I am unsure about violent revolution, but absolutely committed to non-violent revolution. I believe that there are not many political progress achieved with the former, that have not been matched by the latter through protests, pressure, demonstrations, civil disobedience, persuasions, debates and political engagement. They are all legitimate democratic processes. It is for this reason that I find it bewildering how we continue to ignore the advice of the world.
You may rightly argue that we do not have to follow the very best of the democratic actions of the Western world. If that is your view, then consider these – is it right that we are happy to outsource the functions of our law enforcement agencies to Britain, where James Ibori is held at Her Majesty’s pleasure for stealing our money. Is it right for us to expect the West to arrest and imprison those who have stolen our country blind, in the absence of evidence that the West coerced them into carrying out their nefarious acts? Is it justified that our officials and their families regularly fly to Europe and America for medical treatments, while the rest of the population are left to meet certain death in our bare hospitals? These are relevant questions to reflect on. The functioning judiciary, good roads, better economy, good hospitals, good schools in Europe and America exit because their citizens fought for them and will not settle for less. That is why only those genuinely committed to public service get into politics.
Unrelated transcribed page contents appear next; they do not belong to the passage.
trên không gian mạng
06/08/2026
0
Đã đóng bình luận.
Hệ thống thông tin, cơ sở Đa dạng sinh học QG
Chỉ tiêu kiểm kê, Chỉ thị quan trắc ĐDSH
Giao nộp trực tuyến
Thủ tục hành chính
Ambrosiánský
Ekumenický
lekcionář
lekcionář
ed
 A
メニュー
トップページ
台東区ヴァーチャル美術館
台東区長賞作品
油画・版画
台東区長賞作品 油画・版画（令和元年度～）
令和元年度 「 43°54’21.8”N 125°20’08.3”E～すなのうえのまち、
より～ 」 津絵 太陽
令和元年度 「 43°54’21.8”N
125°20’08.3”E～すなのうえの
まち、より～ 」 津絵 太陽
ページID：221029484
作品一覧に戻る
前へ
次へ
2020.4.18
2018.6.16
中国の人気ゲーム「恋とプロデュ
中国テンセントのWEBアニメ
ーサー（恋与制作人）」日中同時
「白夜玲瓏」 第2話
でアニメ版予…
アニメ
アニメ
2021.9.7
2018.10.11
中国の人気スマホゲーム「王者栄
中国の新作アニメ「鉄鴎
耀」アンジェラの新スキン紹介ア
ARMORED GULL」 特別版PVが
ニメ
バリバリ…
If we want to improve our living conditions we must quickly learn how to organise for change. We must stop relying on individual acts of courageous Nigerians. This will not get us to the Promised Land. But collective acts of individuals through organisation will. Others doubt if we can achieve acts of collective courage, as summed up in the report of the last British Parliamentary Group visit to Nigeria. If we are honest we can see why they expressed their doubt, ‘‘- – – the ongoing and emerging challenges Nigerians and those engaged from outside are seeking to overcome outweigh the energy, resources and commitment dedicated to tackling them.’’ Underline the words – energy, resources, commitment and dedication. They are our obstacles to freedom.
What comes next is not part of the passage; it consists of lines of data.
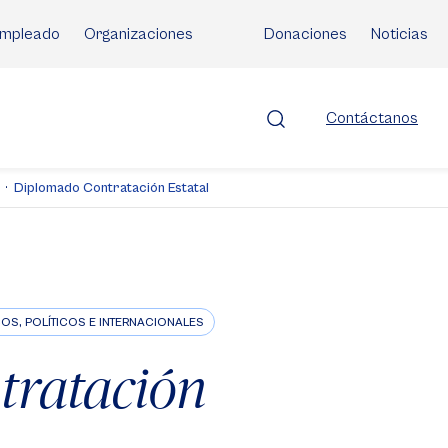
mpleado
Organizaciones
Donaciones
Noticias
Contáctanos
Diplomado Contratación Estatal
OS, POLÍTICOS E INTERNACIONALES
tratación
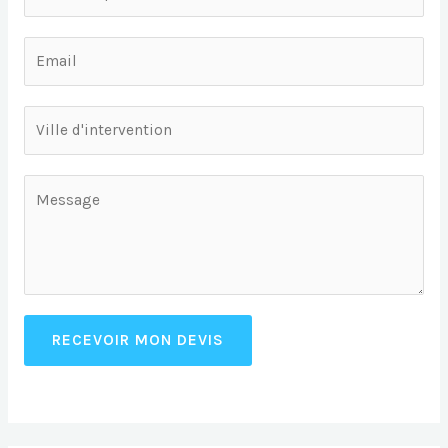
RECEVOIR MON DEVIS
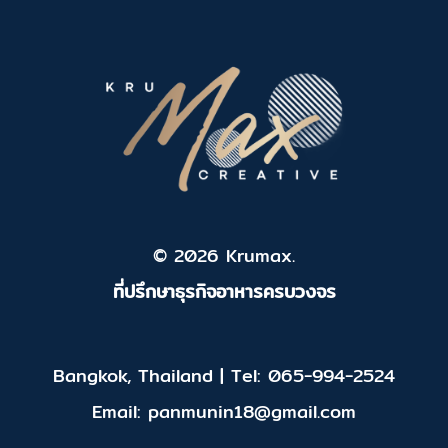
© 2026 Krumax.
ที่ปรึกษาธุรกิจอาหารครบวงจร
Bangkok, Thailand | Tel: 065-994-2524
Email: panmunin18@gmail.com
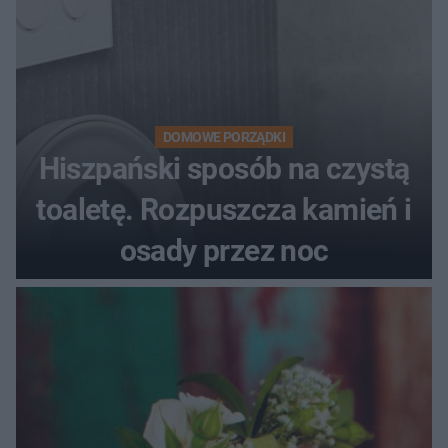
DOMOWE PORZĄDKI
Hiszpański sposób na czystą
toaletę. Rozpuszcza kamień i
osady przez noc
Lack of commitment and dedication has deprived us a lot of lasting political gains. For example, if after the Save Nigeria Group and other Nigerians wrested power from the late Musa Yar’Adua’s cabal and handed it over to then Vice President Jonathan he was made aware of where power lies, a President Jonathan would seriously be fighting corruption now. If also, after the January 2012 fuel subsidy demonstrations, we had through commitment and dedication kept a vigil on the fuel debates and demanded the prosecution of the subsidy scammers, that actions be taken to reduce the cost of governance, we would not be witnessing the shenanigans surrounding the subsidy reports and the bourgeoning cost of governance.
Any cynic opposed to suggestions from Nigerians outside on Nigerian democracy, needs reminding that, in the late 1990s many Nigerians in London stood with NADECO-Abroad against Abacha. In January 2011 and in January 2012, during the demand for Jonathan’s installation and the fuel subsidy demonstrations respectively, some Nigerians stood in front of the Nigerian Embassy in London in solidarity with those at home. Nigerians everywhere are concerned about Nigeria? If you are persuaded that for democratic gains, there needs to be organisation, and for the gains to be sustained, they require the vigilance of dedicated and committed citizens; then you have accepted that real men in Nigeria must stand.
Kingsley Ogbonda writes from London.